The first step is to upload our PDF data into the aimicromind instance using a Document Loader node. Document Loaders are specialized nodes that handle the ingestion of various document formats, including PDFs, TXT, CSV, Notion pages, and more.

It is important to mention that every Document Loader comes with two important additional parameters that allow us to add and omit metadata from our dataset at will.
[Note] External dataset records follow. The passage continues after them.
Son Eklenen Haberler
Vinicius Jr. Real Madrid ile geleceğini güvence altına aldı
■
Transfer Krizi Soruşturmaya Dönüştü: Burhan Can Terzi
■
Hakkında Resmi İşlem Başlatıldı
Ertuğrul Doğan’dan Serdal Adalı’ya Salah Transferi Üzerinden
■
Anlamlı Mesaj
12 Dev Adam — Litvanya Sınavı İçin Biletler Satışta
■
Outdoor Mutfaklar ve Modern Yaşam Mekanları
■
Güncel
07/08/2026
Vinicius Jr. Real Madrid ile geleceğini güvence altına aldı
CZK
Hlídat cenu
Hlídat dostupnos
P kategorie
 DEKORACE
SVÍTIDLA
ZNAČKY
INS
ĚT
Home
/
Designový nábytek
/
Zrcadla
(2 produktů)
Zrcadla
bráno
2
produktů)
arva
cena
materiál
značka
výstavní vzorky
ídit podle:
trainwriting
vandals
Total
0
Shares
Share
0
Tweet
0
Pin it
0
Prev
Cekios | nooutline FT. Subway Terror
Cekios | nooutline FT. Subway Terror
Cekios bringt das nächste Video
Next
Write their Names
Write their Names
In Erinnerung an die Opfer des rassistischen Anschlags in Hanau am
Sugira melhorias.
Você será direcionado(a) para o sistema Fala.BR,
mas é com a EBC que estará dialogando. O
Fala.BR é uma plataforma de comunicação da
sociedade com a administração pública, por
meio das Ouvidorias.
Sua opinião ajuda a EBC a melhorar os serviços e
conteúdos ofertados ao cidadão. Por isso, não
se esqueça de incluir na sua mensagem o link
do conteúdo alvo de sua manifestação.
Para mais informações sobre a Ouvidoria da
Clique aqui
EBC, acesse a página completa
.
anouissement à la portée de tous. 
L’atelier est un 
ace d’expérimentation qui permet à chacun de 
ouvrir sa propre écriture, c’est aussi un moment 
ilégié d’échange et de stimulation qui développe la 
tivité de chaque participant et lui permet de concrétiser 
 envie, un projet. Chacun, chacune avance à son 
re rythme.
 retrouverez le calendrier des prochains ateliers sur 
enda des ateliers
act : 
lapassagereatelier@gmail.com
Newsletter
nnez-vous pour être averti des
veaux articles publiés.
{% hint style="info" %} Tip: The add/omit metadata parameters, although they are optional, are very useful for targeting our dataset once it is upserted in a Vector Store or for removing unnecessary metadata from it. {% endhint %}

2. Text Splitter

Once we have uploaded our PDF or datset, we need to split it into smaller pieces, documents, or chunks. This is a crucial preprocessing step for 2 main reasons:

Retrieval speed and relevance: Storing and querying large documents as single entities in a vector database can lead to slower retrieval times and potentially less relevant results. Splitting the document into smaller chunks allows for more targeted retrieval. By querying against smaller, more focused units of information, we can achieve faster response times and improve the precision of the retrieved results.
Cost-effective: Since we only retrieve relevant chunks rather than the entire document, the number of tokens processed by the LLM is significantly reduced. This targeted retrieval approach directly translates to lower usage costs for our LLM, as billing is typically based on token consumption. By minimizing the amount of irrelevant information sent to the LLM, we also optimize for cost.

Nodes

In AiMicromind, this splitting process is accomplished using the Text Splitter nodes. Those nodes provide a range of text segmentation strategies, including:

Character Text Splitting: Dividing the text into chunks of a fixed number of characters. This method is straightforward but may split words or phrases across chunks, potentially disrupting context.
Token Text Splitting: Segmenting the text based on word boundaries or tokenization schemes specific to the chosen embedding model. This approach often leads to more semantically coherent chunks, as it preserves word boundaries and considers the underlying linguistic structure of the text.
Recursive Character Text Splitting: This strategy aims to divide text into chunks that maintain semantic coherence while staying within a specified size limit. It's particularly well-suited for hierarchical documents with nested sections or headings. Instead of blindly splitting at the character limit, it recursively analyzes the text to find logical breakpoints, such as sentence endings or section breaks. This approach ensures that each chunk represents a meaningful unit of information, even if it slightly exceeds the target size.
Markdown Text Splitter: Designed specifically for markdown-formatted documents, this splitter logically segments the text based on markdown headings and structural elements, creating chunks that correspond to logical sections within the document.
Code Text Splitter: Tailored for splitting code files, this strategy considers code structure, function definitions, and other programming language-specific elements to create meaningful chunks that are suitable for tasks like code search and documentation.
HTML-to-Markdown Text Splitter: This specialized splitter first converts HTML content to Markdown and then applies the Markdown Text Splitter, allowing for structured segmentation of web pages and other HTML documents.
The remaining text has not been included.